Rumours were circulating about what people had just heard, both inside the venue and outside. Many people guessed it was a group of people going in with guns to shoot the crowd, there was a another bomb to be set off, a blown speaker or even a balloon popping by a microphone.

However, reality and fear started to kick in when Nicole had heard a woman hysterical on the phone:
“We heard a woman on the phone saying she saw someone blow up in front of her and we really began to panic. We got outside of the stage area of the arena and that’s when the smell hit us.

“The second we saw my dad’s car I ran into it and burst into tears. We saw so many more ambulances and police cars go past on our way home but we knew we were safe and out of there.”

That night will always be a part of Manchester’s history and will be remembered as one of the city’s biggest tragedies.

The people of Manchester relished in the idea of community, shelter, food, a hot drink and clothes were offered to victims the night of the attack.

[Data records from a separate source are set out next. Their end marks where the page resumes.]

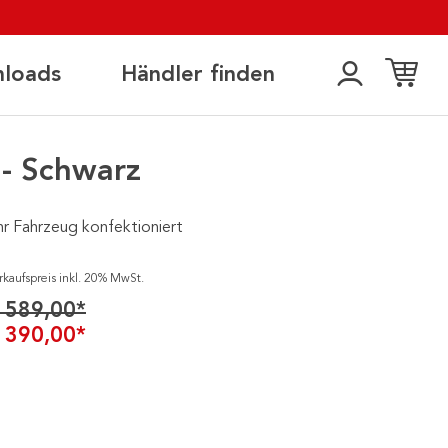
loads
Händler finden
- Schwarz
hr Fahrzeug konfektioniert
rkaufspreis inkl. 20% MwSt.
 589,00*
 390,00*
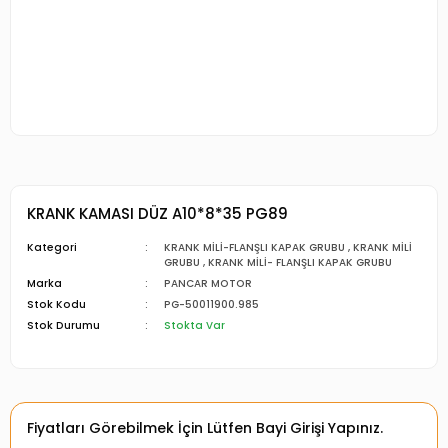
KRANK KAMASI DÜZ A10*8*35 PG89
Kategori
KRANK MİLİ-FLANŞLI KAPAK GRUBU
,
KRANK MİLİ
GRUBU
,
KRANK MİLİ- FLANŞLI KAPAK GRUBU
Marka
PANCAR MOTOR
Stok Kodu
PG-50011900.985
Stok Durumu
Stokta Var
Fiyatları Görebilmek İçin Lütfen Bayi Girişi Yapınız.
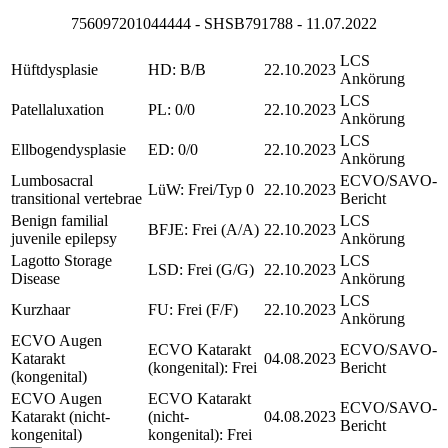
756097201044444 - SHSB791788 - 11.07.2022
LCS
Hüftdysplasie
HD: B/B
22.10.2023
Ankörung
LCS
Patellaluxation
PL: 0/0
22.10.2023
Ankörung
LCS
Ellbogendysplasie
ED: 0/0
22.10.2023
Ankörung
Lumbosacral
ECVO/SAVO-
LüW: Frei/Typ 0
22.10.2023
transitional vertebrae
Bericht
Benign familial
LCS
BFJE: Frei (A/A)
22.10.2023
juvenile epilepsy
Ankörung
Lagotto Storage
LCS
LSD: Frei (G/G)
22.10.2023
Disease
Ankörung
LCS
Kurzhaar
FU: Frei (F/F)
22.10.2023
Ankörung
ECVO Augen
ECVO Katarakt
ECVO/SAVO-
Katarakt
04.08.2023
(kongenital): Frei
Bericht
(kongenital)
ECVO Augen
ECVO Katarakt
ECVO/SAVO-
Katarakt (nicht-
(nicht-
04.08.2023
Bericht
kongenital)
kongenital): Frei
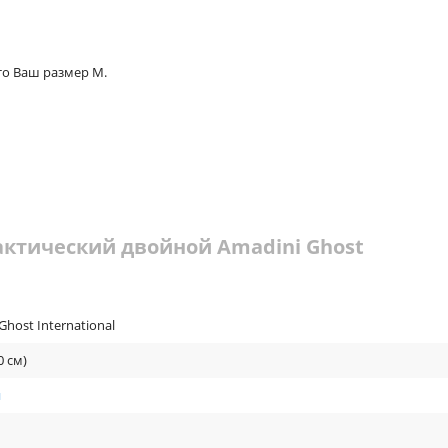
 то Ваш размер M.
актический двойной Amadini Ghost
Ghost International
0 см)
й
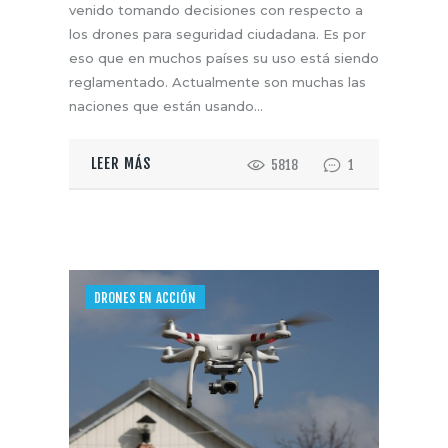
venido tomando decisiones con respecto a
los drones para seguridad ciudadana. Es por
eso que en muchos países su uso está siendo
reglamentado. Actualmente son muchas las
naciones que están usando…
LEER MÁS
5818
1
DRONES EN ACCIÓN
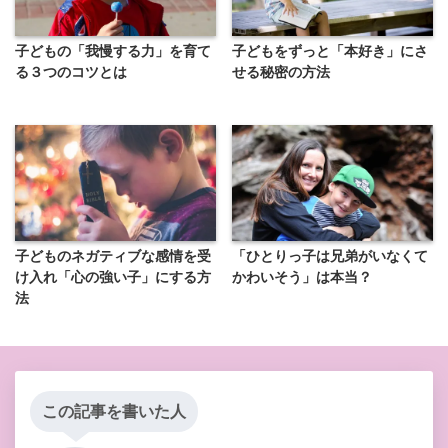
子どもの「我慢する力」を育て
子どもをずっと「本好き」にさ
る３つのコツとは
せる秘密の方法
子どものネガティブな感情を受
「ひとりっ子は兄弟がいなくて
け入れ「心の強い子」にする方
かわいそう」は本当？
法
この記事を書いた人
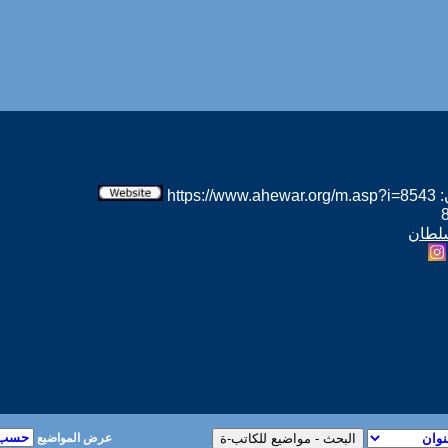
htt
سلطان
عرض المواضيع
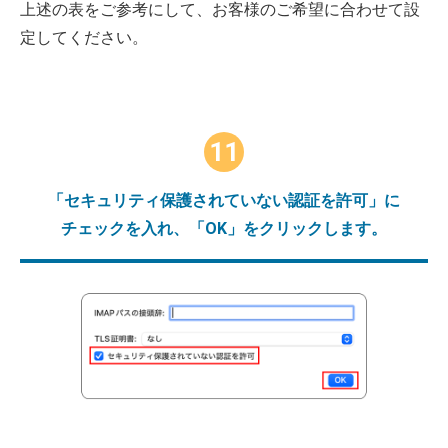
上述の表をご参考にして、お客様のご希望に合わせて設
定してください。
11
「セキュリティ保護されていない認証を許可」に
チェックを入れ、「OK」をクリックします。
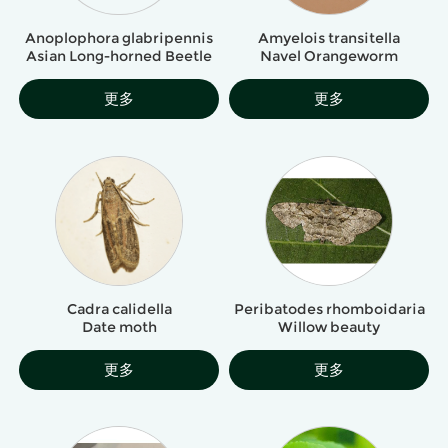
Amyelois transitella
Anoplophora glabripennis
Navel Orangeworm
Asian Long-horned Beetle
更多
更多
Cadra calidella
Peribatodes rhomboidaria
Date moth
Willow beauty
更多
更多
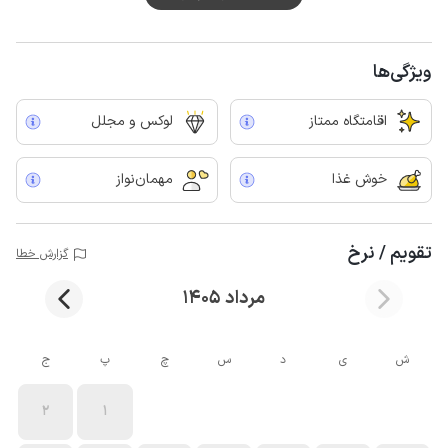
کیلومتر تا گورزین و سهیلی برای سرو غذا های دریایی و بازارچه محلی فاصله دارد.
در این اقامتگاه طراحی نقش حنا با پرداخت هزینه جداگانه با هماهنگی قبلی
انجام می شود.
ویژگی‌ها
اقامتگاه ممتاز
لوکس و مجلل
خوش غذا
مهمان‌نواز
تقویم / نرخ
گزارش خطا
مرداد 1405
ش
ی
د
س
چ
پ
ج
2
1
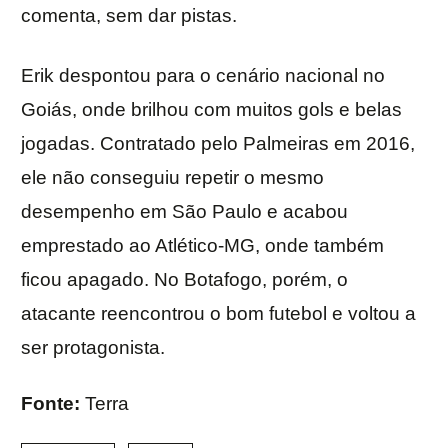
comenta, sem dar pistas.
Erik despontou para o cenário nacional no
Goiás, onde brilhou com muitos gols e belas
jogadas. Contratado pelo Palmeiras em 2016,
ele não conseguiu repetir o mesmo
desempenho em São Paulo e acabou
emprestado ao Atlético-MG, onde também
ficou apagado. No Botafogo, porém, o
atacante reencontrou o bom futebol e voltou a
ser protagonista.
Fonte:
Terra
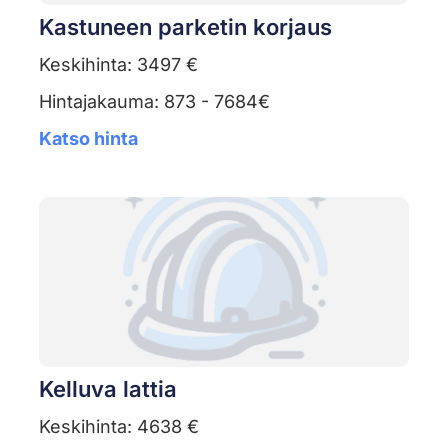
Kastuneen parketin korjaus
Keskihinta: 3497 €
Hintajakauma: 873 - 7684€
Katso hinta
Kelluva lattia
Keskihinta: 4638 €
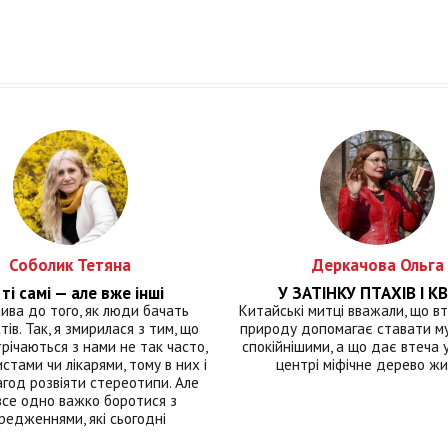
Соболик Тетяна
Деркачова Ольга
ті самі — але вже інші
У ЗАТІНКУ ПТАХІВ І КВ
лива до того, як люди бачать
Китайські митці вважали, що вт
тів. Так, я змирилася з тим, що
природу допомагає ставати м
річаються з нами не так часто,
спокійнішими, а що дає втеча у 
истами чи лікарями, тому в них і
центрі міфічне дерево ж
год розвіяти стереотипи. Але
все одно важко боротися з
редженнями, які сьогодні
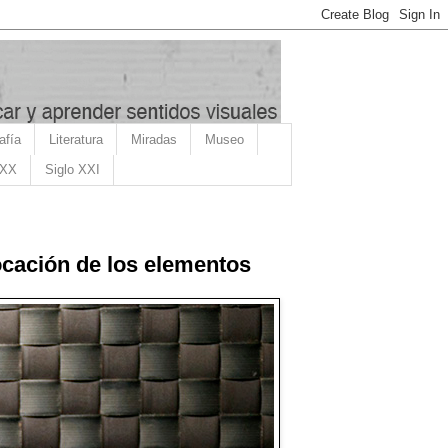
afía
Literatura
Miradas
Museo
 XX
Siglo XXI
locación de los elementos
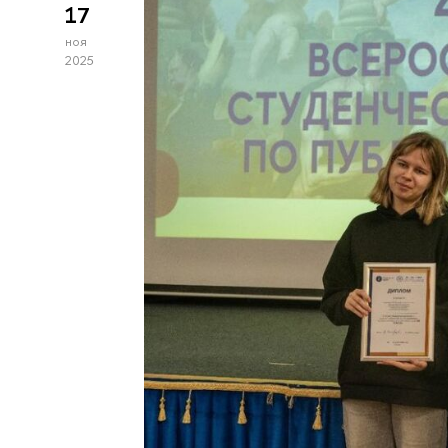
17
ноя
2025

Nicole Smith before the Little Mix concert

Six months after the attack, Nicole revisited the Arena to see Little Mix live, security procedures were a lot more thorough:

“Going back to the arena on Tuesday night was scary at first. Walking up to it gave me a lot of flashbacks to that night and I was so nervous that whole day before going. Once we hit the security though I felt a whole lot better. The security is very tight, they check through your bags, pulling things out to check, you walk through body scanners like in airports, people are there with the wands to scan people and you have to have a ticket to even get near security. You then go to the doors of the arena where you also get your ticket checked again before entering. Once you’re inside you feel a little safer.”

Once Nicole and her mother passed security checks they were able to enjoy the night a little more knowing they were extra safe:
“We got our merchandise and went down to our seats and got our drinks and snacks at the bar. The show itself was incredible and it reminded me of how much I truly love concerts and brought back that joy and “high” after an amazing show. At times during the show I was a little teary, thinking about the 22 who lost their lives and watching little girls thinking about Saffie Roussos and others.”

Going back to the Manchester Arena was a struggle for Nicole, however, she had a brilliant experience seeing Little Mix and made more positive memories:
“Overall I am so glad I went back and it has given me so much more confidence to return to the arena.”